Practice Parameter: The Management of Acute Gastroenteritis in Young Children. Pediatrics, Vol. 97 (3), March 1996 [Please note that this guideline has been retired and the most current AAP Guideline is Managing Acute Gastroenteritis Among Children: Oral Rehydration, Maintenance, and Nutritional Therapy. Centers for Disease Control and Prevention, Pediatrics 2004;114;507.

 


These guidelines do not establish a standard of care to be followed in every case. It is recognized that each case is different and those individuals involved in providing health care are expected to use their judgment in determining what is in the best interests of the patient based on the circumstances existing at the time.

It is impossible to anticipate all possible situations that may exist and to prepare guidelines for each. Accordingly these guidelines should guide care with the understanding that departures from them may be required at times.

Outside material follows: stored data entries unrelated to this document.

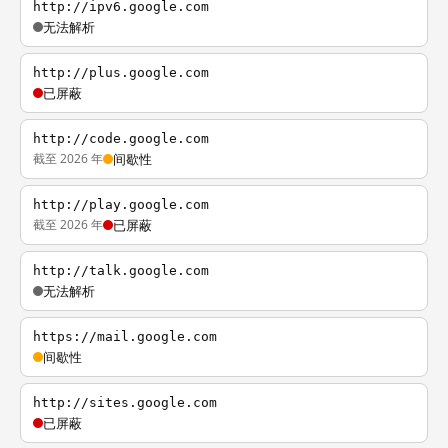
http://ipv6.google.com
无法解析
http://plus.google.com
已屏蔽
http://code.google.com
截至 2026 年
间歇性
http://play.google.com
截至 2026 年
已屏蔽
http://talk.google.com
无法解析
https://mail.google.com
间歇性
http://sites.google.com
已屏蔽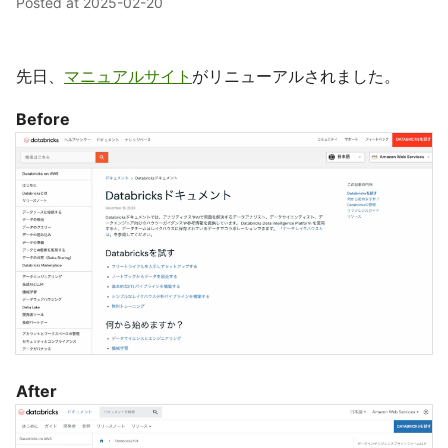
Posted at
2025-02-20
先日、
マニュアルサイト
がリニューアルされました。
Before
After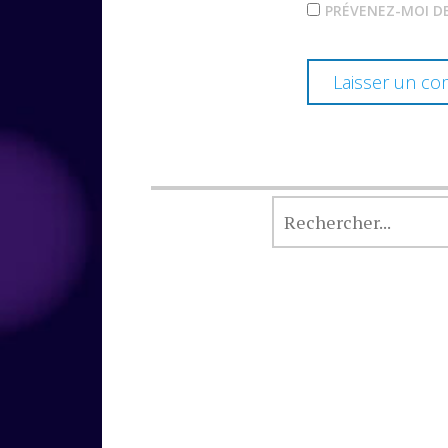
PRÉVENEZ-MOI DE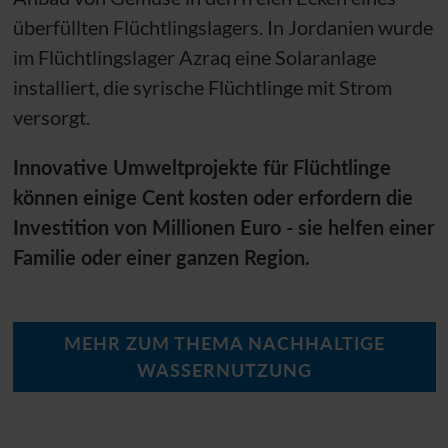
überfüllten Flüchtlingslagers. In Jordanien wurde
im Flüchtlingslager Azraq eine Solaranlage
installiert, die syrische Flüchtlinge mit Strom
versorgt.
Innovative Umweltprojekte für Flüchtlinge
können einige Cent kosten oder erfordern die
Investition von Millionen Euro - sie helfen einer
Familie oder einer ganzen Region.
MEHR ZUM THEMA NACHHALTIGE
WASSERNUTZUNG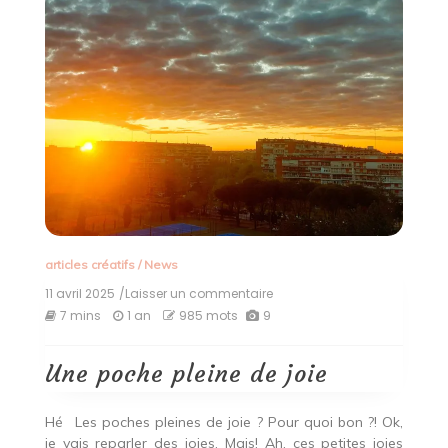
articles créatifs
/
News
11 avril 2025
/Laisser un commentaire
on
Une
7 mins
1 an
985 mots
9
poche
pleine
de
Une poche pleine de joie
joie
Hé
Les poches pleines de joie ? Pour quoi bon ?! Ok,
je vais reparler des joies. Mais! Ah, ces petites joies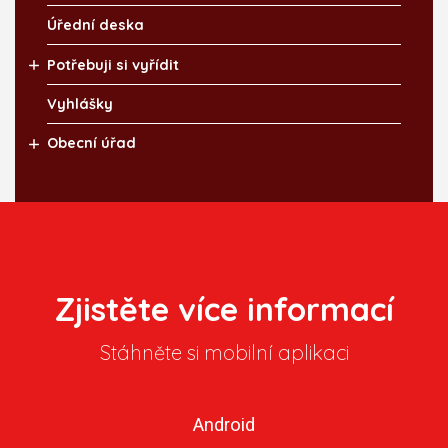
Úřední deska
Potřebuji si vyřídit
Vyhlášky
Obecní úřad
Zjistěte více informací
Stáhněte si mobilní aplikaci
Android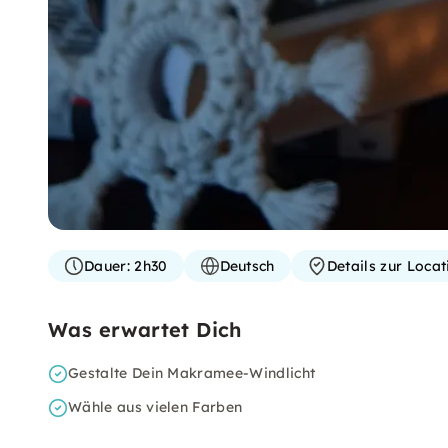
Dauer:
2h30
Deutsch
Details zur Loca
Was erwartet Dich
Gestalte Dein Makramee-Windlicht
Wähle aus vielen Farben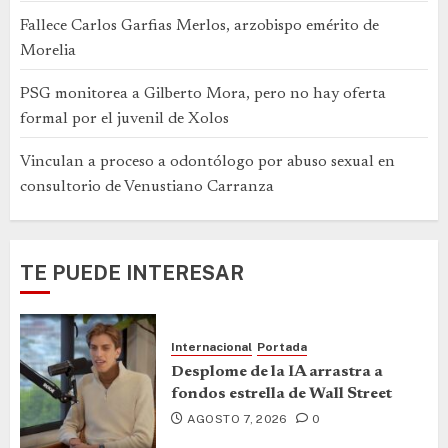
Fallece Carlos Garfias Merlos, arzobispo emérito de
Morelia
PSG monitorea a Gilberto Mora, pero no hay oferta
formal por el juvenil de Xolos
Vinculan a proceso a odontólogo por abuso sexual en
consultorio de Venustiano Carranza
TE PUEDE INTERESAR
Internacional
Portada
Desplome de la IA arrastra a
fondos estrella de Wall Street
AGOSTO 7, 2026
0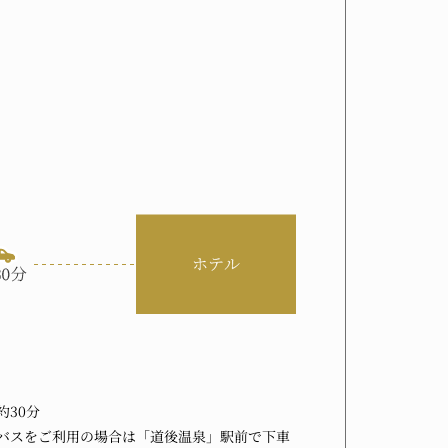
約30分
バスをご利用の場合は「道後温泉」駅前で下車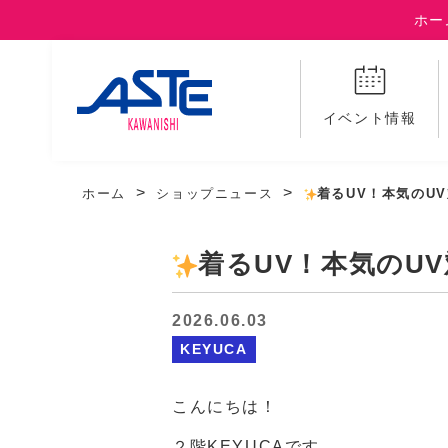
ホー
イベント情報
ホーム
ショップニュース
着るUV！本気のU
着るUV！本気のU
2026.06.03
KEYUCA
こんにちは！
２階KEYUCAです。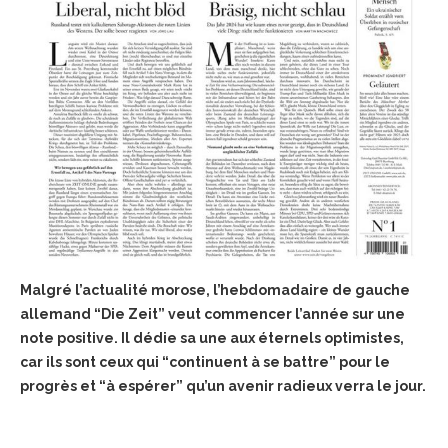
Malgré l’actualité morose, l’hebdomadaire de gauche
allemand “Die Zeit” veut commencer l’année sur une
note positive. Il dédie sa une aux éternels optimistes,
car ils sont ceux qui “continuent à se battre” pour le
progrès et “à espérer” qu’un avenir radieux verra le jour.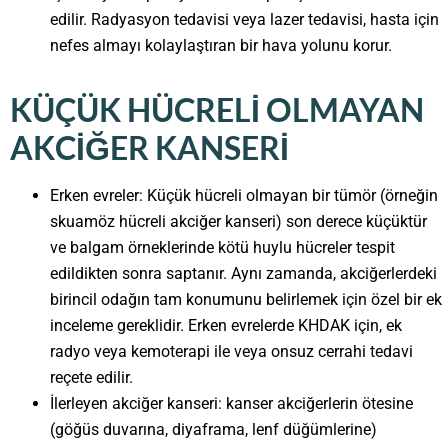
edilir. Radyasyon tedavisi veya lazer tedavisi, hasta için
nefes almayı kolaylaştıran bir hava yolunu korur.
KÜÇÜK HÜCRELI OLMAYAN
AKCIĞER KANSERI
Erken evreler: Küçük hücreli olmayan bir tümör (örneğin
skuamöz hücreli akciğer kanseri) son derece küçüktür
ve balgam örneklerinde kötü huylu hücreler tespit
edildikten sonra saptanır. Aynı zamanda, akciğerlerdeki
birincil odağın tam konumunu belirlemek için özel bir ek
inceleme gereklidir. Erken evrelerde KHDAK için, ek
radyo veya kemoterapi ile veya onsuz cerrahi tedavi
reçete edilir.
İlerleyen akciğer kanseri: kanser akciğerlerin ötesine
(göğüs duvarına, diyaframa, lenf düğümlerine)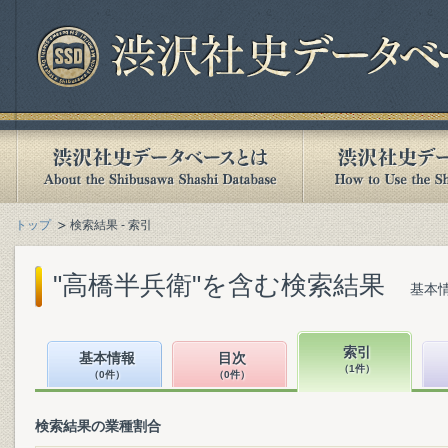
トップ
検索結果 - 索引
"高橋半兵衛"を含む検索結果
基本情
索引
基本情報
目次
（1件）
（0件）
（0件）
検索結果の業種割合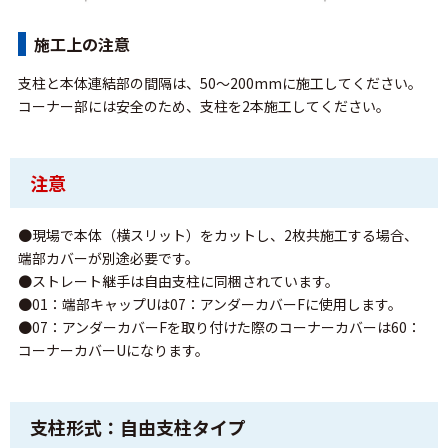
施工上の注意
支柱と本体連結部の間隔は、50～200mmに施工してください。
コーナー部には安全のため、支柱を2本施工してください。
注意
●現場で本体（横スリット）をカットし、2枚共施工する場合、
端部カバーが別途必要です。
●ストレート継手は自由支柱に同梱されています。
●01：端部キャップUは07：アンダーカバーFに使用します。
●07：アンダーカバーFを取り付けた際のコーナーカバーは60：
コーナーカバーUになります。
支柱形式：自由支柱タイプ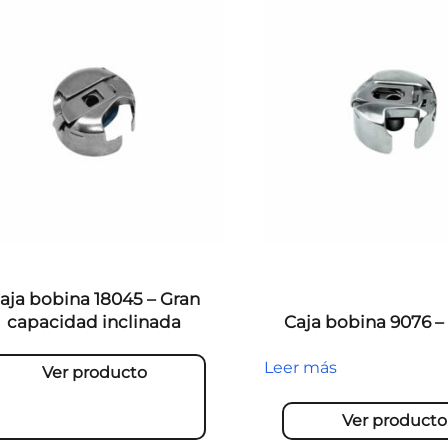
aja bobina 18045 – Gran
capacidad inclinada
Caja bobina 9076 
Leer más
Ver producto
Ver producto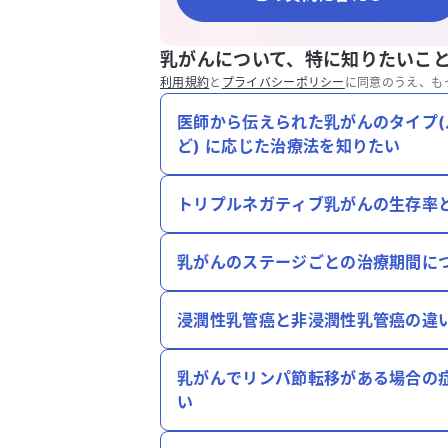
乳がんについて、特に知りたいこ
利用規約
と
プライバシーポリシー
に同意のうえ、も
医師から伝えられた乳がんのタイプ(
ど) に応じた治療法を知りたい
トリプルネガティブ乳がんの生存率
乳がんのステージごとの治療期間に
浸潤性乳管癌と非浸潤性乳管癌の違
乳がんでリンパ節転移がある場合の
い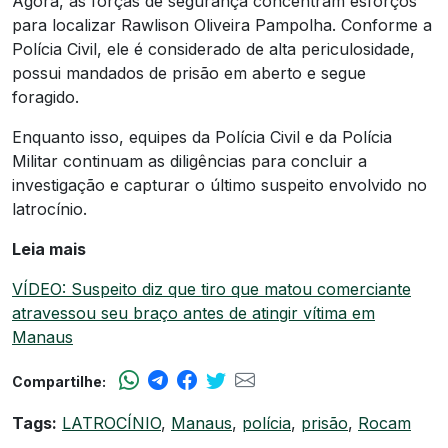
Agora, as forças de segurança concentram esforços
para localizar Rawlison Oliveira Pampolha. Conforme a
Polícia Civil, ele é considerado de alta periculosidade,
possui mandados de prisão em aberto e segue
foragido.
Enquanto isso, equipes da Polícia Civil e da Polícia
Militar continuam as diligências para concluir a
investigação e capturar o último suspeito envolvido no
latrocínio.
Leia mais
VÍDEO: Suspeito diz que tiro que matou comerciante
atravessou seu braço antes de atingir vítima em
Manaus
Compartilhe:
Tags:
LATROCÍNIO
,
Manaus
,
polícia
,
prisão
,
Rocam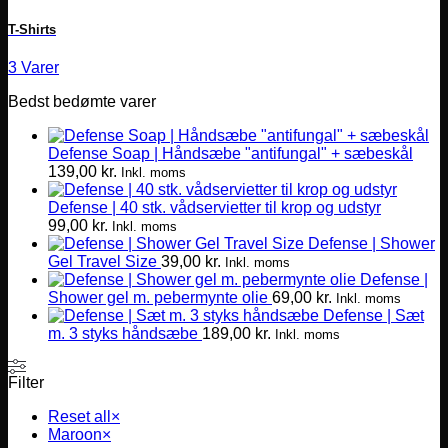
T-Shirts
3 Varer
Bedst bedømte varer
Defense Soap | Håndsæbe "antifungal" + sæbeskål
139,00
kr.
Inkl. moms
Defense | 40 stk. vådservietter til krop og udstyr
99,00
kr.
Inkl. moms
Defense | Shower
Gel Travel Size
39,00
kr.
Inkl. moms
Defense |
Shower gel m. pebermynte olie
69,00
kr.
Inkl. moms
Defense | Sæt
m. 3 styks håndsæbe
189,00
kr.
Inkl. moms
Filter
Reset all
×
Maroon
×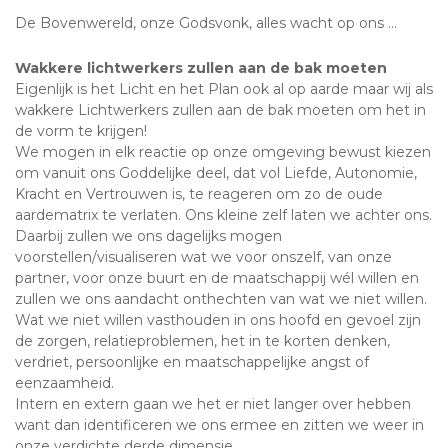
De Bovenwereld, onze Godsvonk, alles wacht op ons ...
Wakkere lichtwerkers zullen aan de bak moeten
Eigenlijk is het Licht en het Plan ook al op aarde maar wij als
wakkere Lichtwerkers zullen aan de bak moeten om het in
de vorm te krijgen!
We mogen in elk reactie op onze omgeving bewust kiezen
om vanuit ons Goddelijke deel, dat vol Liefde, Autonomie,
Kracht en Vertrouwen is, te reageren om zo de oude
aardematrix te verlaten. Ons kleine zelf laten we achter ons.
Daarbij zullen we ons dagelijks mogen
voorstellen/visualiseren wat we voor onszelf, van onze
partner, voor onze buurt en de maatschappij wél willen en
zullen we ons aandacht onthechten van wat we niet willen.
Wat we niet willen vasthouden in ons hoofd en gevoel zijn
de zorgen, relatieproblemen, het in te korten denken,
verdriet, persoonlijke en maatschappelijke angst of
eenzaamheid.
Intern en extern gaan we het er niet langer over hebben
want dan identificeren we ons ermee en zitten we weer in
onze verdichte derde dimensie ...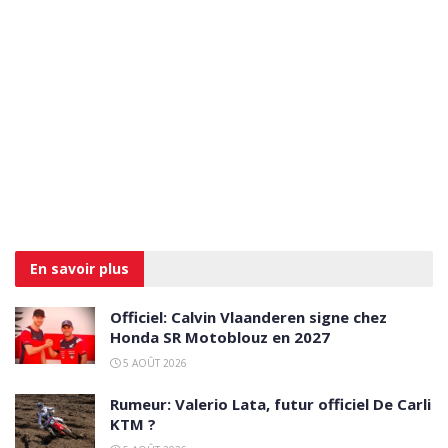
En savoir
plus
Officiel: Calvin Vlaanderen signe chez
Honda SR Motoblouz en 2027
5 AOÛT 2026
Rumeur: Valerio Lata, futur officiel De Carli
KTM ?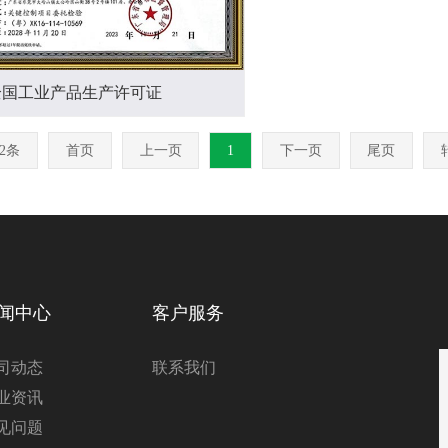
全国工业产品生产许可证
2条
首页
上一页
1
下一页
尾页
闻中心
客户服务
司动态
联系我们
业资讯
见问题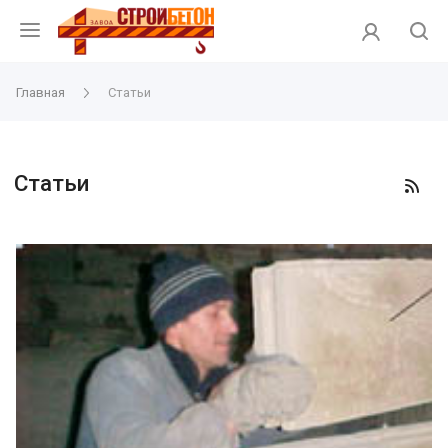
Главная
Статьи
Статьи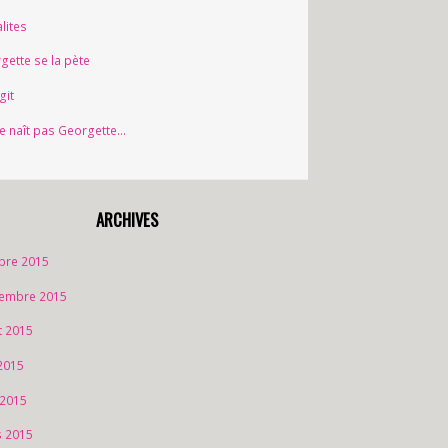
lites
gette se la pète
git
e naît pas Georgette…
ARCHIVES
bre 2015
embre 2015
et 2015
2015
 2015
 2015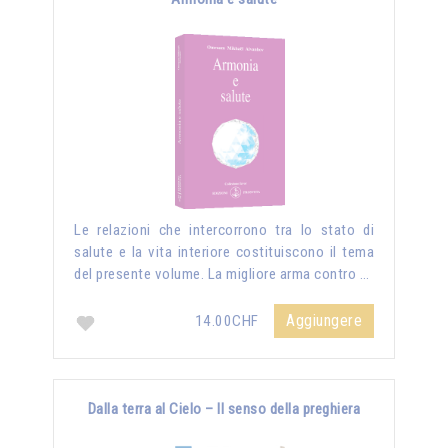
Le relazioni che intercorrono tra lo stato di
salute e la vita interiore costituiscono il tema
del presente volume. La migliore arma contro …
Aggiungere
14.00CHF
Dalla terra al Cielo – Il senso della preghiera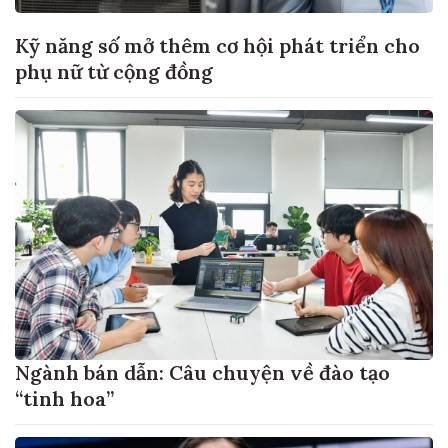
Kỹ năng số mở thêm cơ hội phát triển cho
phụ nữ từ cộng đồng
Ngành bán dẫn: Câu chuyện về đào tạo
“tinh hoa”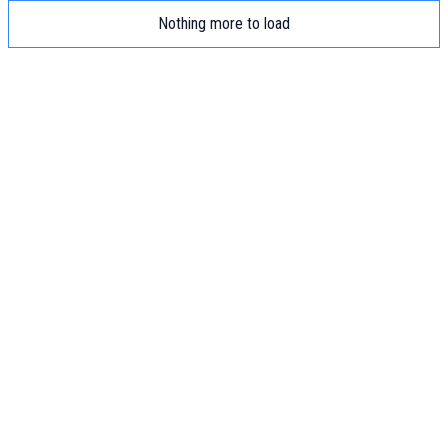
Nothing more to load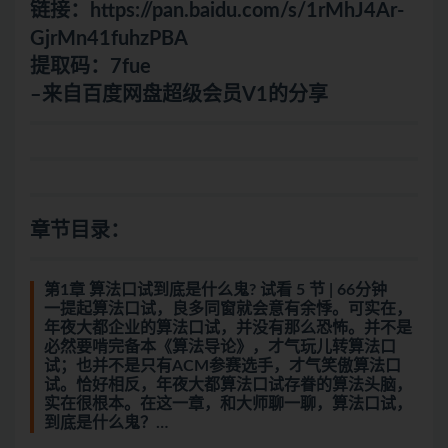
链接：
https://pan.baidu.com/s/1rMhJ4Ar-
GjrMn41fuhzPBA
提取码：7fue
–来自百度网盘超级会员V1的分享
章节目录：
第1章 算法口试到底是什么鬼? 试看 5 节 | 66分钟
一提起算法口试，良多同窗就会意有余悸。可实在，
年夜大都企业的算法口试，并没有那么恐怖。并不是
必然要啃完备本《算法导论》，才气玩儿转算法口
试；也并不是只有ACM参赛选手，才气笑傲算法口
试。恰好相反，年夜大都算法口试存眷的算法头脑，
实在很根本。在这一章，和大师聊一聊，算法口试，
到底是什么鬼？…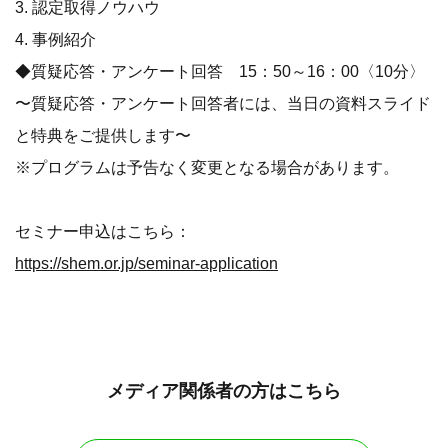
3. 認定取得ノウハウ
4. 事例紹介
◆質疑応答・アンケート回答 15：50～16：00〈10分〉
〜質疑応答・アンケート回答者には、当日の資料スライド
と特典をご提供します〜
※プログラムは予告なく変更となる場合があります。
セミナー申込はこちら：
https://shem.or.jp/seminar-application
メディア関係者の方はこちら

*There two recent European pediatric guidelines on acute gastroenteritis:

(1) European Society for Paediatric Gastroenterology, Hepatology, and Nutrition/European Society for Paediatric Infectious Diseases Evidence-based Guidelines for the Management of Acute Gastroenteritis in Children in Europe, Journal of Pediatric Gastroenterology and Nutrition46:S81–S184 # 2008 by European Society for Pediatric Gastroenterology, Hepatology, and Nutrition and North American Society for Pediatric Gastroenterology, Hepatology, and Nutrition

(2) 2009 Diarrhoea and Vomitting Caused by Gastroenteritis: Diagnosis, Assessment and Management in Children Under 5 Years by the (British) National Institute for Health and Clinical Excellence (NICE). 2009.